In 1897 he was admitted to the Masonic lodge Zur Eintracht und Standhaftigkeit (For unity and steadfastness) in Kassel. In 1899, he joined the Urania zur Unsterblichkeit (Urania for Immortality) lodge in Berlin. He was also Grand Orator of the Royal Grand Lodge of York for Friendship (Großen Landesloge Royale York zur Freundschaft). Within this Grand Lodge he held the position of Supreme Master (Oberster Meiste).

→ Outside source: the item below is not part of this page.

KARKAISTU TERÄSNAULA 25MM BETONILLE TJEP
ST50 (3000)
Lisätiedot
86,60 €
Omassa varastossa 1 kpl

He was the founder and chairman of the Comenius-Gesellschaft zur Pflege der Wissenschaft und der Volksbildung (Comenius Society for the Advancement of Science and Popular Education). He was the author of numerous biographies in the Allgemeine Deutsche Biographie.

== Selected works ==
- Geschichte der Wiedertäufer und ihres Reichs zu Münster, 1880 - History of the Anabaptists and their empire in Münster.
- Die Gegenreformation in Westfalen und am Niederrhein, 1881 - The Counter-Reformation in Westphalia and the Lower Rhine.
- Ein Apostle der Wiedertäufer, 1882 - An apostle of the Anabaptists.
- Die Reformation und die älteren Reformparteien : in ihrem Zusammenhange dargestellt, 1885 - The Reformation and the older reform parties.
- Die Waldenser und die deutschen Bibelübersetzungen, 1886 - The Waldensian and German translations of the Bible.
- Zur Geschichte der altevangelischen Gemeinden : Vortrag, 1887 - On the history of old Evangelical municipalities.
- Johann von Staupitz und die Anfänge der Reformation, 1888 - Johann von Staupitz and the beginnings of the Reformation.
- Die Idee der Humanität und die Comenius-Gesellschaft, 1907 - The concept of humanity and the Comenius Society.
- Die geistigen Grundlagen der Freimaurerei und das öffentliche Leben, 1911 - The intellectual foundations of Freemasonry and public life.
- Die freimaurerei : Eine Einführung in ihre Anschauungswelt und ihre Geschichte, 1914 - Freemasonry: an introduction to its intuitive world and history.

==Bibliography==
- Wolfgang Heller: Keller, Ludwig. In: Biographisch-Bibliographisches Kirchenlexikon (BBKL). Volume 3, Bautz, Herzberg 1992, ISBN 3-88309-035-2, Sp. 1312–1314.
- Eugen Lennhoff, Oskar Posner, Dieter A. Binder: Internationales Freimaurer Lexikon. Erweiterte Auflage. Herbig, München 2007, ISBN 978-3-7766-5007-5, p. 460 ss.
- Hans Martin Schaller: Keller, Ludwig. In: Neue Deutsche Biographie (NDB). Volume 11, Duncker & Humblot, Berlin 1977, ISBN 3-428-00192-3, p. 463 (Digital copy).